振り返りはあくまでも今の視点からの作業なので主観の選別が難しい。これは本当にあの頃の自分の言葉なのか。安易に美化しないように一つずつ選んでみる。

その夏も暑かった。学生寮で勉強するのは気が狂いそうになるので流石に実家へ帰ることにした。正直この時期の記憶はあまり残っていない。受験先は2校まで絞った。進学後に何を学び何を研究したいか、自分の実力に見合っているか、色々考えてここが妥協点だった。

一般的に偏差値が高いと言われている学校の受験日が先だった。筆記だけの一次試験に通れば、二次の口頭試問に進める。やれるだけやってみた。が、試験中に感じた。落ちたな、と。
帰宅から結果発表日までの記憶はほとんどない。ただ、父にどうだったか聞かれ、気を使ってくれと八つ当たりした気がする。最低だ。
そして、やっぱり落ちた。悔しさよりも後が無い不安で毎日吐きそうだった。この日々を大学入試以前から味わっている友人達は凄いなと、心底思った。後回しにしてきた経験と感情に向かい合うだけなのに、弱い私はそれすら消化するのが精一杯だった。

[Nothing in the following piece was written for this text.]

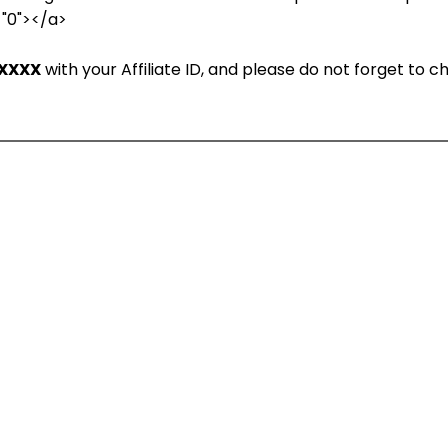
="0"></a>
XXXX
with your Affiliate ID, and please do not forget to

もう1校は確かお盆前後に受験した気がする。落ちた学校と違い口頭試問もセットで消化するのでスーツと革靴を引っ張り出した。ボロボロの革靴を見兼ねて母が新調してくれた。三千円程だっただろうか、後に就職するまで大切に履いた。申し訳なくて布団の中でバレないように泣いた。
そしてやっぱり試験の記憶は殆ど無い。あっと言う間に終わってしまった。正直手応えはあった。が、あり過ぎた。ボーダーが全く想像できなかったことが不安だった。
結果発表は夏休み明けだった。その後の夏休みはほぼニートのように過ごしたはずだ。何をしていたのか本当に思い出せない。

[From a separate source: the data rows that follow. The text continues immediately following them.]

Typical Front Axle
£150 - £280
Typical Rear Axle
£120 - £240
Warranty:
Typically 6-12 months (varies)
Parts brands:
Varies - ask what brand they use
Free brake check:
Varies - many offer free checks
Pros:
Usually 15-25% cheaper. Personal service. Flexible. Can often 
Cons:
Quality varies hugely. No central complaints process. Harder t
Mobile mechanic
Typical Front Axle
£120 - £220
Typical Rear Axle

学生寮に戻った。既に友人が合格を決めていたので、なんとなく肩身が狭かった。発表日まで一週間程度だったか。ただただ憂鬱だった。
そして当日、疲れ切っていたのか昼食後すぐに眠りについてしまった。起きたのは14時半頃、すでに発表から一時間以上過ぎている。
半分諦めながら発表サイトを開いた。



あった。

私の番号は、確かにそこにあった。



何度見返しただろう。気付いたら同部屋の友人と抱き合っていた。涙が止まらなかった。私の大切な親友、彼も一緒に泣いてくれた。
泣きながら両親に報告の電話をした。ド平日の職場で、両親も泣いていた。期待を裏切り続けてきたからか、あまり褒めてもらえなかったからか。「おめでとう」、その言葉がとても嬉しかった。私はずっと誰かにそう言ってほしかったのだ。そう言ってもらえるような、後ろめたさのない、胸を張れる自分になりたかったのだ。与えられたものではなく、私が培ってきたものを見つけてほしかったのだ。
大学入寮日、大好きな母は最後まで納得せずに、悲しい目をしていた。私はずっと寂しかったんだ。自慢の子供だと、笑いかけてほしかったんだ。

人生で初めて、自分で掴み取った権利。ゴールではない。やっとスタートラインに立てただけだ。
それでも、私にとってはそれが何より大事だった。自分で選んだ未来には、自分で責任を持つことが出来る。自分の人生を自分のペースで歩んでいける。私の選択を尊重してもらえる環境を、信頼で勝ち取った。

その日、私は私をやっと許してあげることが出来た。
遅くなってごめんね。もう一人じゃないよ。